PEGGI'S GIAGANTIC, MELT IN YOUR MOUTH, CRISPY PEANUT BUTTER COOKIES

Peggi Anne Tebben Recipe

By Peggi Anne Tebben cookiequeen

I got the original recipe out of a 1974 Southern Living Cookies Cookbook. I have been making them since then. I do a few things different to make it mine. These cookies are crispy & melt in your mouth. I also never make a single batch. I make at least a double batch every time.They go quick
I use my Kitchen Aid mixer with rotating bowl & turn it on when I first start & keep it running until I finish mixing them. I don't know if that has anything to do with how good they are or not. I also only use JIF peanut butter. I've tried other brands & was not please at all with the taste.
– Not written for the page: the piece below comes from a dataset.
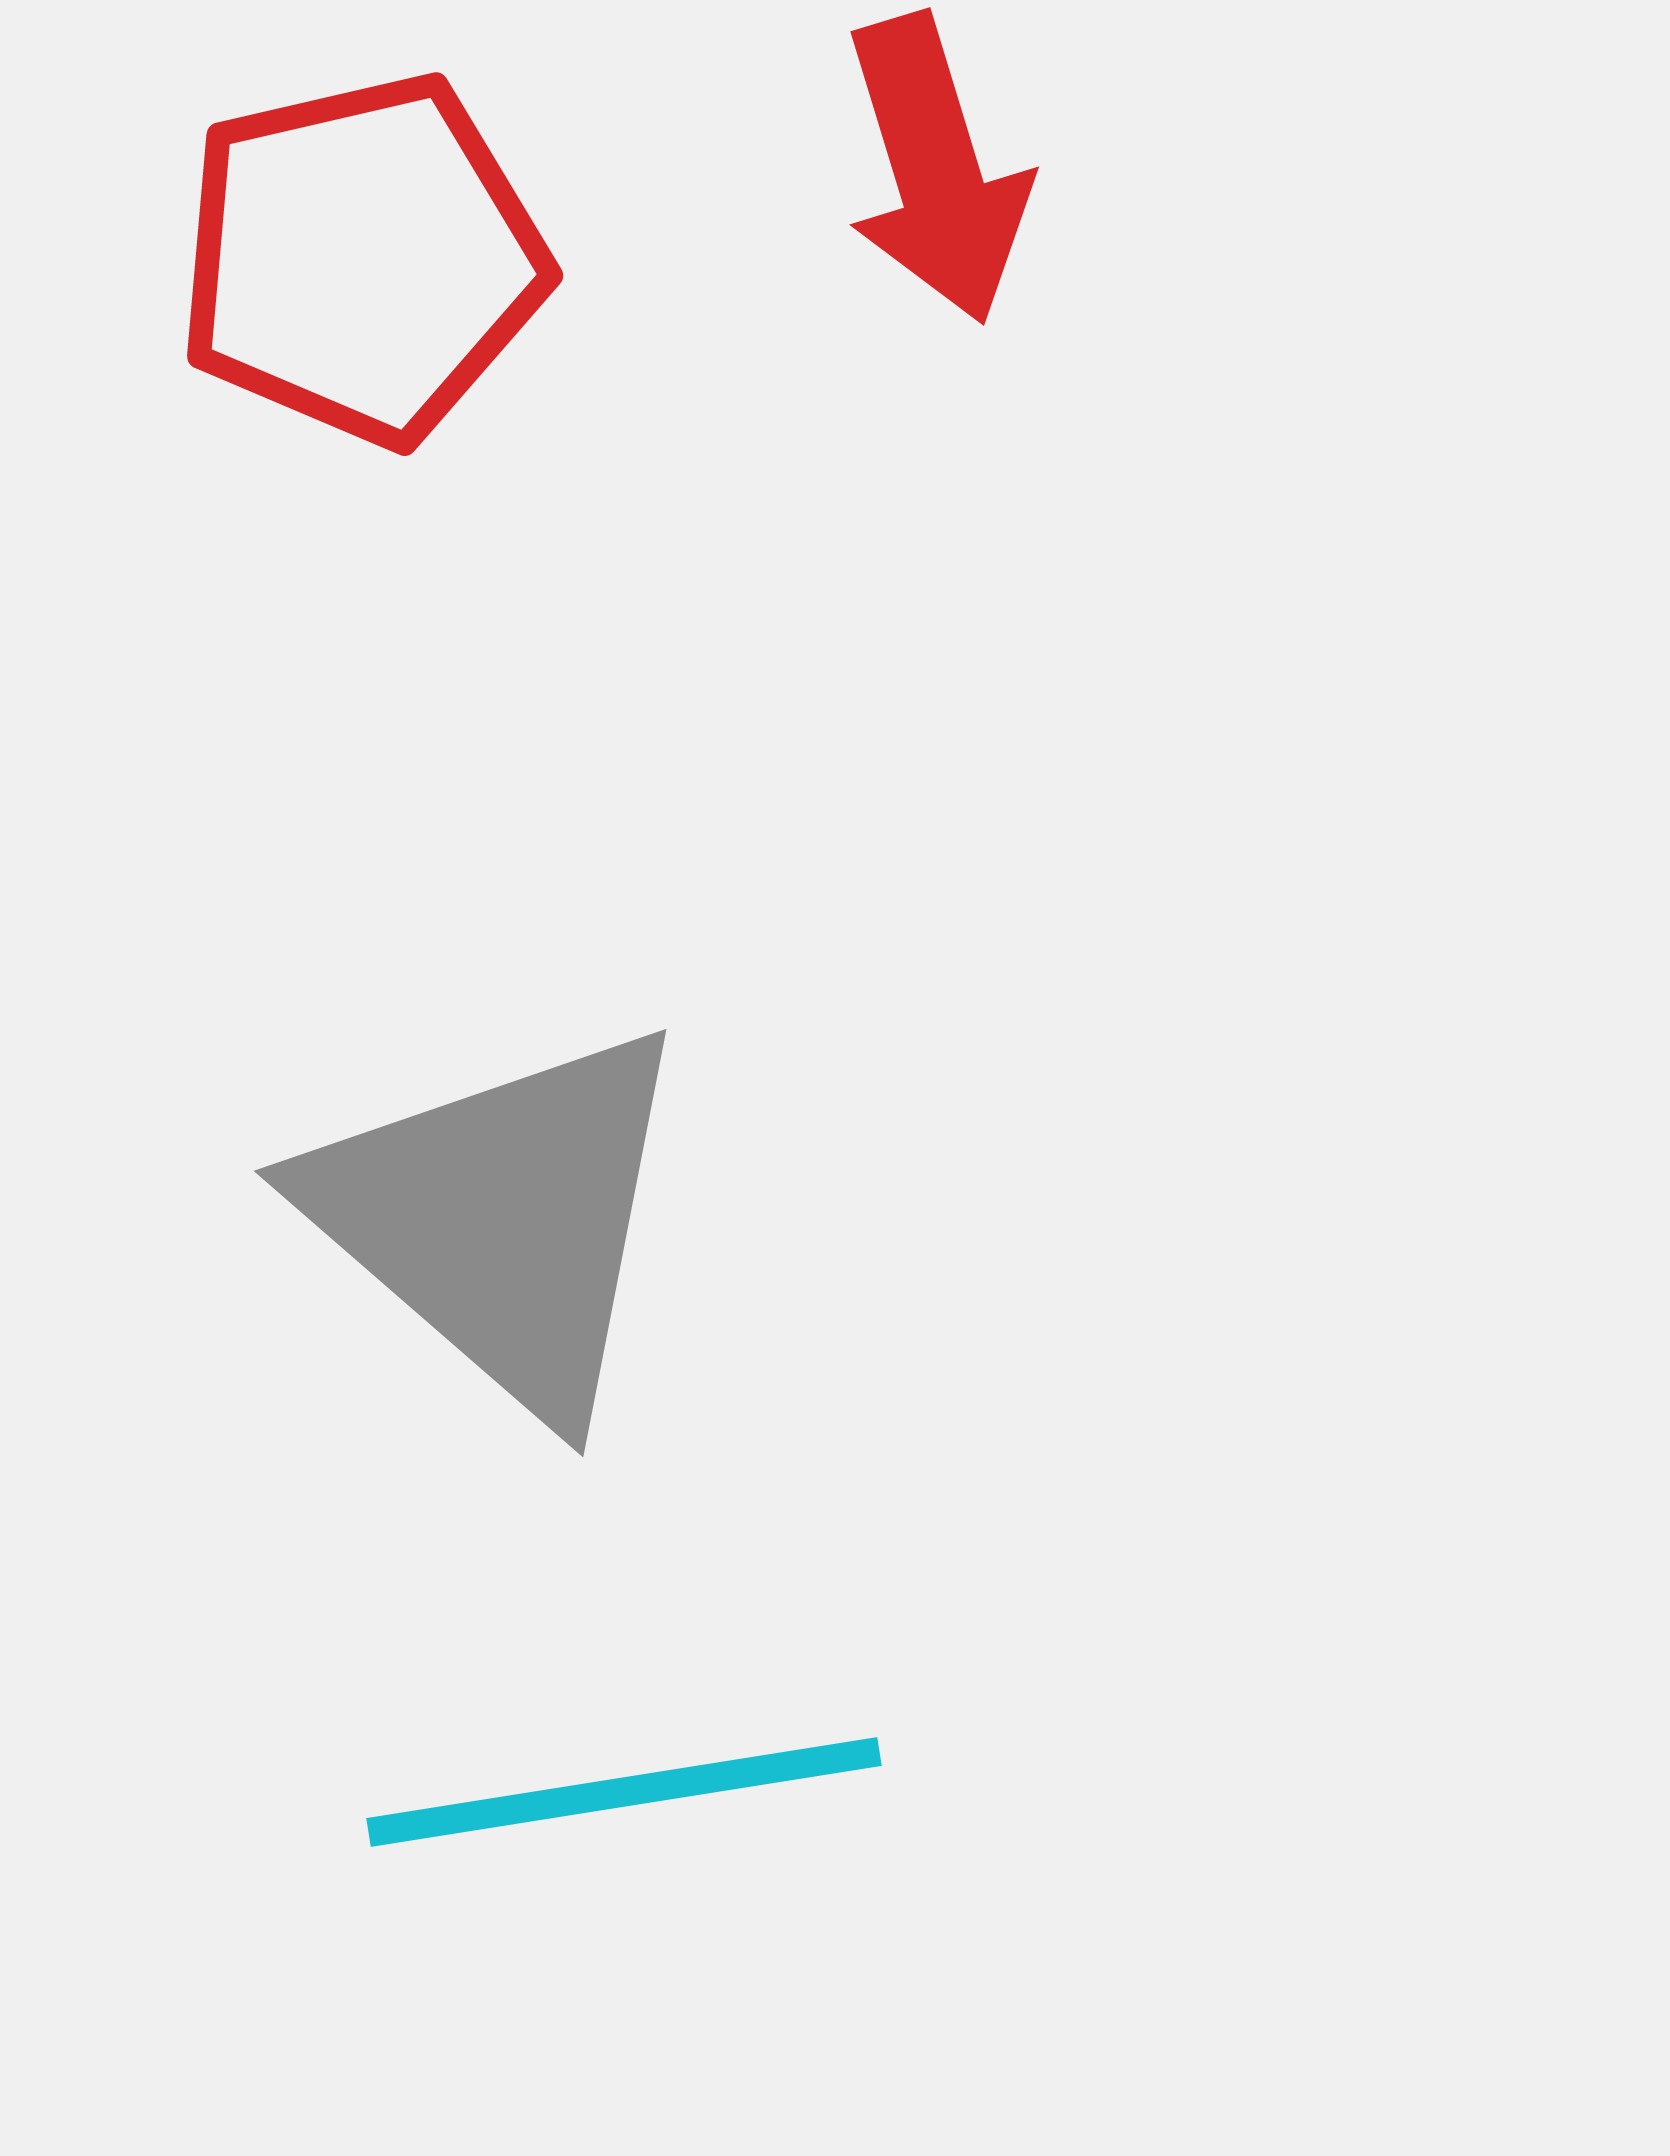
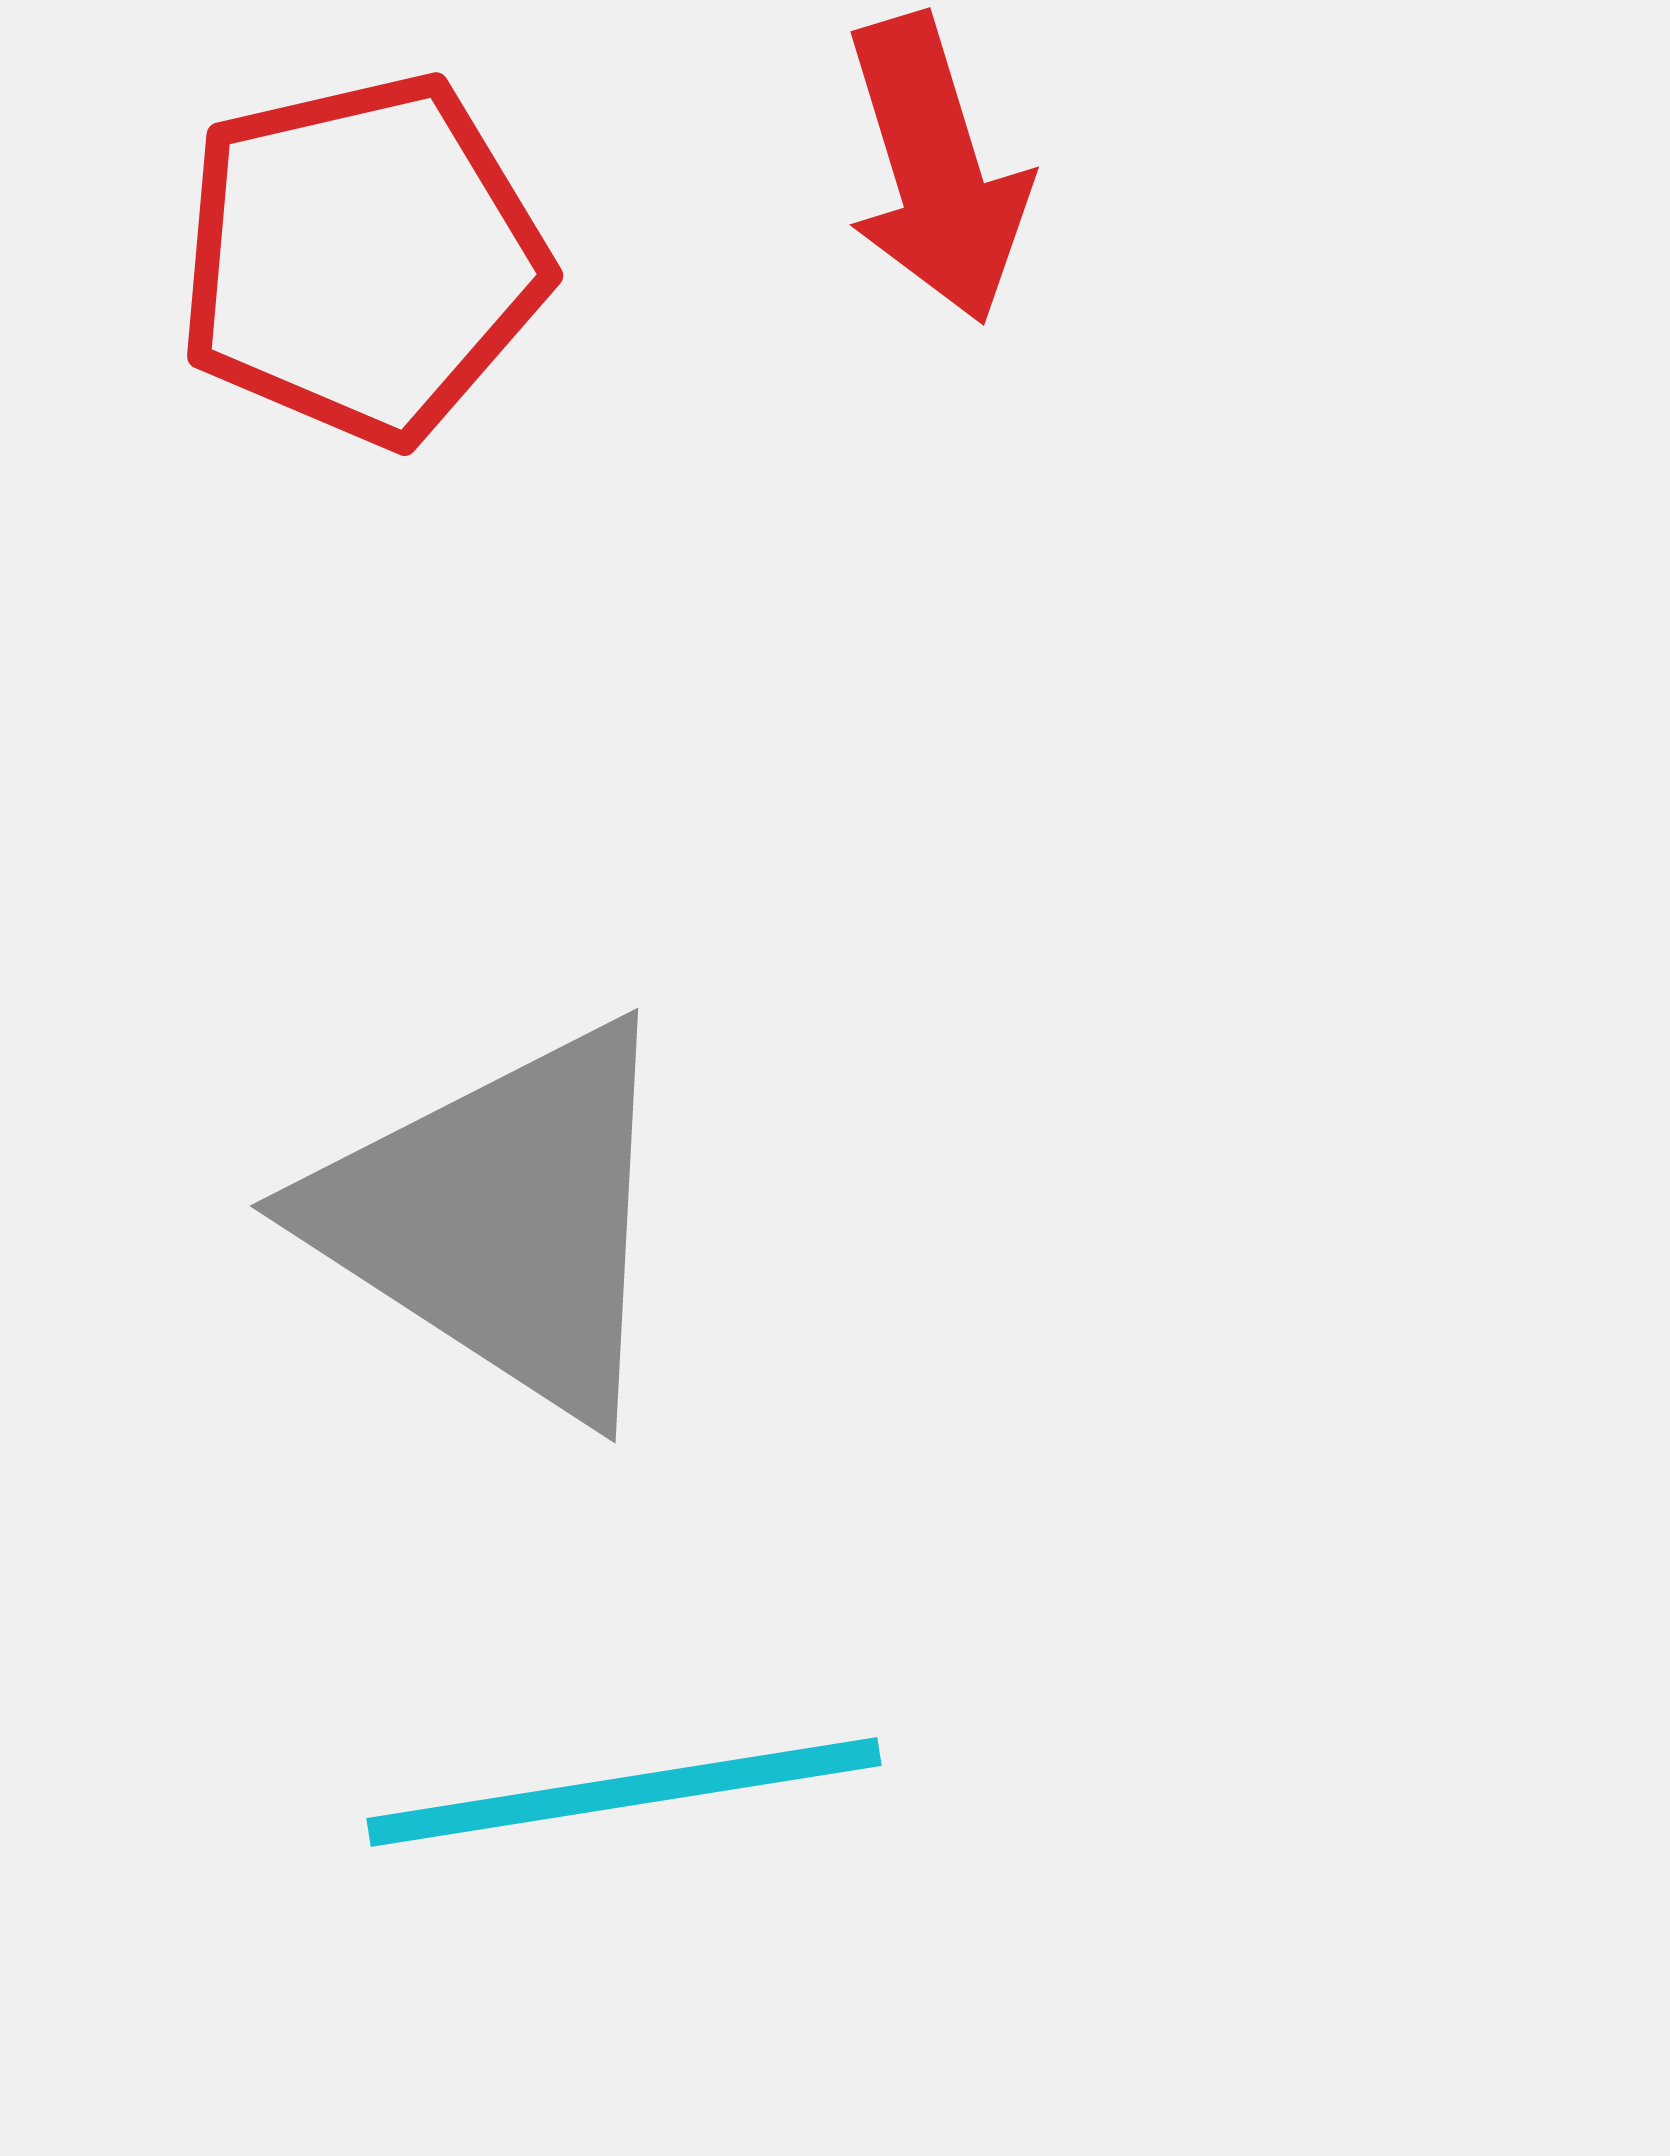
gray triangle: rotated 8 degrees counterclockwise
The others were edible but who wants just edible?
I use a big spring loaded scoop to scoop the batter with, thus making them big. I make these every year when my hunters come up hunting, so they have something to take to the deer stands with them. They love them & ask for them every time.Sometimes I dust just a hint of sugar on them before baking.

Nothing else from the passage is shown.